■ Assignment
Using the records below, give again exactly the lines from the line that contains "regalaluminium.co.uk" through the line that contains "1. Introduction: One", both ends included, and only those.

::::::::::

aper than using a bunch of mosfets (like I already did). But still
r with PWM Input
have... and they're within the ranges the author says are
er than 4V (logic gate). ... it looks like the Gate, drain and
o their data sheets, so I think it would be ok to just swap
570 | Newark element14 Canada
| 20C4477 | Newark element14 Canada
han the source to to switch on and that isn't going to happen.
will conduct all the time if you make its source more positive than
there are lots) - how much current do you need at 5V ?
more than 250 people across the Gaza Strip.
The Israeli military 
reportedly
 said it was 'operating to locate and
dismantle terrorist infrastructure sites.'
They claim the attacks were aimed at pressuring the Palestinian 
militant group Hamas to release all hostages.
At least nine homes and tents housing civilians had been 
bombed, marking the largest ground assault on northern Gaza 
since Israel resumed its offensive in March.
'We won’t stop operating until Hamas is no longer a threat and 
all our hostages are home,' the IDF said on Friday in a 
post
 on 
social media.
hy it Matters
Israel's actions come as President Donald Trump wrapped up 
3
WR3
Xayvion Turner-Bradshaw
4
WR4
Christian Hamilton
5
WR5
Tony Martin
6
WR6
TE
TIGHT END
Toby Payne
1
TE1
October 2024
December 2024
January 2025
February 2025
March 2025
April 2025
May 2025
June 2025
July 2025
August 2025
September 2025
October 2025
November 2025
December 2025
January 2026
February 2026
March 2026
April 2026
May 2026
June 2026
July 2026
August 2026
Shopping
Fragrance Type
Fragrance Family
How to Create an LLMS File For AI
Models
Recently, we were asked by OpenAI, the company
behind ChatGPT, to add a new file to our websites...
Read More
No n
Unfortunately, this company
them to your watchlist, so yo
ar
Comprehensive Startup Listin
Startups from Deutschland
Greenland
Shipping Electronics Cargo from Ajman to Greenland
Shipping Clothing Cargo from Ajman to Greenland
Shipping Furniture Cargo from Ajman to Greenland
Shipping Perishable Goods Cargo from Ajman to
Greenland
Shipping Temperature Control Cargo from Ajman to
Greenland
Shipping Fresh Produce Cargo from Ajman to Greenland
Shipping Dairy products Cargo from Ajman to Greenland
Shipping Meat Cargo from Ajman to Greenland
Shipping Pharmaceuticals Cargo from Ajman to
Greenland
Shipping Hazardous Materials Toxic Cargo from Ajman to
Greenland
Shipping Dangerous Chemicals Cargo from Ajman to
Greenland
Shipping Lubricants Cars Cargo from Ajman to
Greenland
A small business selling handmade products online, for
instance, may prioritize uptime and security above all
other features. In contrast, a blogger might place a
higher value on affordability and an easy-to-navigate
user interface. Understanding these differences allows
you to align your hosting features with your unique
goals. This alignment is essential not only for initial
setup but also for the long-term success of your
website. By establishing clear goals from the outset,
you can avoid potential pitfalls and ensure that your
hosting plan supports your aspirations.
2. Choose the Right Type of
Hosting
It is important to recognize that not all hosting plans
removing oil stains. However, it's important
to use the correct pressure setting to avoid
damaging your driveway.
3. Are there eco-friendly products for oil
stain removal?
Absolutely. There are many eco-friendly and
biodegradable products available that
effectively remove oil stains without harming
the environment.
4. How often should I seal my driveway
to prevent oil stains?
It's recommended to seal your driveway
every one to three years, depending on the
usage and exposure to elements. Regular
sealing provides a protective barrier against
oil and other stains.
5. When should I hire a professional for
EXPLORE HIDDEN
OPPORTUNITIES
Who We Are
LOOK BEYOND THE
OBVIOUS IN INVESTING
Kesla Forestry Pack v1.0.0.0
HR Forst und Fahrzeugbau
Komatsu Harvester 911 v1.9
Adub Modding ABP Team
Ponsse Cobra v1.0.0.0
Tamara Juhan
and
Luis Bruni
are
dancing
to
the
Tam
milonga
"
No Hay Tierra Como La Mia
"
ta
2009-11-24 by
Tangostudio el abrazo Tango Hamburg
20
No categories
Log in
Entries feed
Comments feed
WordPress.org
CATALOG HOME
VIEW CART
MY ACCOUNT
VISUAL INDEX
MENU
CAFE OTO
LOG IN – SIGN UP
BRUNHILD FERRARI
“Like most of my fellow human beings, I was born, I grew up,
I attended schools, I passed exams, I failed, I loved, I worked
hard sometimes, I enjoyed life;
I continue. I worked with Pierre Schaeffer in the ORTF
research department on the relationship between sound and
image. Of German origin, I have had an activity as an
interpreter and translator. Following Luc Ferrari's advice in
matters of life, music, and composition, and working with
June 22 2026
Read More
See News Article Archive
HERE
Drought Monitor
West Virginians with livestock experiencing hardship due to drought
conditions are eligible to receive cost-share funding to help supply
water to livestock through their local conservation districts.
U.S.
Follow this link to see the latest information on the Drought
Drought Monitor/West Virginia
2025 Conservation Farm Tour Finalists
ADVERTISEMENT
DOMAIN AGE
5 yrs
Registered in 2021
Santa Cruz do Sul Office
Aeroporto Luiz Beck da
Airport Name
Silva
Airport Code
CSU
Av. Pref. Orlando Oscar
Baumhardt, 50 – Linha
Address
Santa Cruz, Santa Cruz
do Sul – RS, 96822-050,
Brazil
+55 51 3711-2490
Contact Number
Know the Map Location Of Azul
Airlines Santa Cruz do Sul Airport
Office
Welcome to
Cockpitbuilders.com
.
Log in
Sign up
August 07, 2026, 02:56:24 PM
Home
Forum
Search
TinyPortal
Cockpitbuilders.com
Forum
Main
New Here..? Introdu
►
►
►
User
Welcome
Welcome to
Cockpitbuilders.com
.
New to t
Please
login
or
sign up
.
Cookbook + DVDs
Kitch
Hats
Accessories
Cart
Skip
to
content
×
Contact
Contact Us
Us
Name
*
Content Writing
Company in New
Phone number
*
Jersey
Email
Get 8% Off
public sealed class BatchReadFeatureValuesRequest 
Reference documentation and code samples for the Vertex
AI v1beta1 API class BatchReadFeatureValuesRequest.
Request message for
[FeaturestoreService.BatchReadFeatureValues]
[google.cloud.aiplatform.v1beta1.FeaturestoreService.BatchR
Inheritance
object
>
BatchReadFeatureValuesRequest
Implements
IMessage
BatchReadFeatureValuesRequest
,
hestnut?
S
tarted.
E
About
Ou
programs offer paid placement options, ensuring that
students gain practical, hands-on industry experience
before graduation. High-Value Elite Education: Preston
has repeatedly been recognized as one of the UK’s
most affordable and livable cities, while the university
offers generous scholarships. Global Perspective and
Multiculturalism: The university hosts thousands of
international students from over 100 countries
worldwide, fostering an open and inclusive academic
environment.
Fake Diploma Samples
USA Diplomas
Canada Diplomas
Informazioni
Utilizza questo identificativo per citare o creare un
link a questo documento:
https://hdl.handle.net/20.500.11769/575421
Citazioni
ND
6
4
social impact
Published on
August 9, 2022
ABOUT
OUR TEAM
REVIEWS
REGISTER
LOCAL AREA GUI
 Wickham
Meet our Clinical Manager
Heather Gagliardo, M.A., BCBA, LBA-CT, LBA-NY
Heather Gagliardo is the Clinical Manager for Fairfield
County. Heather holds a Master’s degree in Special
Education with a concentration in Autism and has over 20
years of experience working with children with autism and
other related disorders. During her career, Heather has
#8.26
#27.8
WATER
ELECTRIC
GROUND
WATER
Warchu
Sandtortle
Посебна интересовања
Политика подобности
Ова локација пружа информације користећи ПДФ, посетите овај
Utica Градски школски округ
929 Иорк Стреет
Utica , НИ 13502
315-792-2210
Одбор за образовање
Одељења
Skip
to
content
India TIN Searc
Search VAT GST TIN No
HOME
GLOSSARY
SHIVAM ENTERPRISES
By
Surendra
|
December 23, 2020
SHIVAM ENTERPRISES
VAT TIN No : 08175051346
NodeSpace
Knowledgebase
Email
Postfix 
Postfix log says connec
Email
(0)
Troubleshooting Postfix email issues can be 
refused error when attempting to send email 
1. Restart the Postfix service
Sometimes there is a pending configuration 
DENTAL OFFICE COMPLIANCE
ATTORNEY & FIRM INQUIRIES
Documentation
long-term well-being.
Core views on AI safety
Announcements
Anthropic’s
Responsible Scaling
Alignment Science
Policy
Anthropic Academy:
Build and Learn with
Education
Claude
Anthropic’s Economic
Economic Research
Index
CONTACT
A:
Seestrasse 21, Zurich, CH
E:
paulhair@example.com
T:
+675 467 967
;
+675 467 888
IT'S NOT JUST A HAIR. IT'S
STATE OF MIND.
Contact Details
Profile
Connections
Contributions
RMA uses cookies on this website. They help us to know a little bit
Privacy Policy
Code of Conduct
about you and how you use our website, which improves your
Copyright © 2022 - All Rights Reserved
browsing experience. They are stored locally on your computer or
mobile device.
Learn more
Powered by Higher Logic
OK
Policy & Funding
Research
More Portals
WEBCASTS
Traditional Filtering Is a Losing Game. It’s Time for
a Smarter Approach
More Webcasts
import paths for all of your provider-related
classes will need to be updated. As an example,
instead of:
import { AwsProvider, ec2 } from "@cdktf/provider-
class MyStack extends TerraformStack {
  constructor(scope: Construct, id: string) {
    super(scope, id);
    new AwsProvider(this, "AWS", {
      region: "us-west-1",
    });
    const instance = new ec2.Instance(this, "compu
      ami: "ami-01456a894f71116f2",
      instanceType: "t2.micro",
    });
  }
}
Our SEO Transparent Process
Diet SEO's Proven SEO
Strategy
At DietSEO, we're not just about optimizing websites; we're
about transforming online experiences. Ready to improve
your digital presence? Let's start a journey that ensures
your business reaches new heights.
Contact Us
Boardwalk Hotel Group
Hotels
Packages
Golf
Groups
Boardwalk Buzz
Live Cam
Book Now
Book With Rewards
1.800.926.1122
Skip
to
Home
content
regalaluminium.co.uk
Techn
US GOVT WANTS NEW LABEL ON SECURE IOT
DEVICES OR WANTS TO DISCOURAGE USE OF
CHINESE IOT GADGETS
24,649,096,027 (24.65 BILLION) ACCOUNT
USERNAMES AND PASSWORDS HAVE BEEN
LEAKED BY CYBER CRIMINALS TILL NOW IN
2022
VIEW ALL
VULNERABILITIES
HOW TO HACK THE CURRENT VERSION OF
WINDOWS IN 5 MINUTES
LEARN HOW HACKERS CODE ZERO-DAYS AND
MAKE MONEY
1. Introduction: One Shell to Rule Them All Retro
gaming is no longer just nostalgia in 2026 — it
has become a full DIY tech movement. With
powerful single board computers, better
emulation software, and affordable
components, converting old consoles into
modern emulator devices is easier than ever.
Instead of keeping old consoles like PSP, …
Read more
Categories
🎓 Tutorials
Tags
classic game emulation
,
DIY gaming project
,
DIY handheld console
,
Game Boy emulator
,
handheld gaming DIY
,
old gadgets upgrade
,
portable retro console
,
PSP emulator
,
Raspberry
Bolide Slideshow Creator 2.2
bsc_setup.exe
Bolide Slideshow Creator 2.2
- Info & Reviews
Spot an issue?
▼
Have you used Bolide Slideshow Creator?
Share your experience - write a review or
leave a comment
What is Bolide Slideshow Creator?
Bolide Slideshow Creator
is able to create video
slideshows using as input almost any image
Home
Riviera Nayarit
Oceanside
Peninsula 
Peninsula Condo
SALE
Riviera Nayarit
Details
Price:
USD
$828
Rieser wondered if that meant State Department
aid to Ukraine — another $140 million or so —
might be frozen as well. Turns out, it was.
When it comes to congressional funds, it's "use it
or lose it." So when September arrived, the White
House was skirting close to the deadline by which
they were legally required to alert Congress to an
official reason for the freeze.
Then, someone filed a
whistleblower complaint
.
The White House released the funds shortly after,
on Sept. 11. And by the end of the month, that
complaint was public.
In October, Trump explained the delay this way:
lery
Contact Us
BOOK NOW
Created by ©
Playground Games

::::::::::

■ Solution below
regalaluminium.co.uk
Techn
US GOVT WANTS NEW LABEL ON SECURE IOT
DEVICES OR WANTS TO DISCOURAGE USE OF
CHINESE IOT GADGETS
24,649,096,027 (24.65 BILLION) ACCOUNT
USERNAMES AND PASSWORDS HAVE BEEN
LEAKED BY CYBER CRIMINALS TILL NOW IN
2022
VIEW ALL
VULNERABILITIES
HOW TO HACK THE CURRENT VERSION OF
WINDOWS IN 5 MINUTES
LEARN HOW HACKERS CODE ZERO-DAYS AND
MAKE MONEY
1. Introduction: One Shell to Rule Them All Retro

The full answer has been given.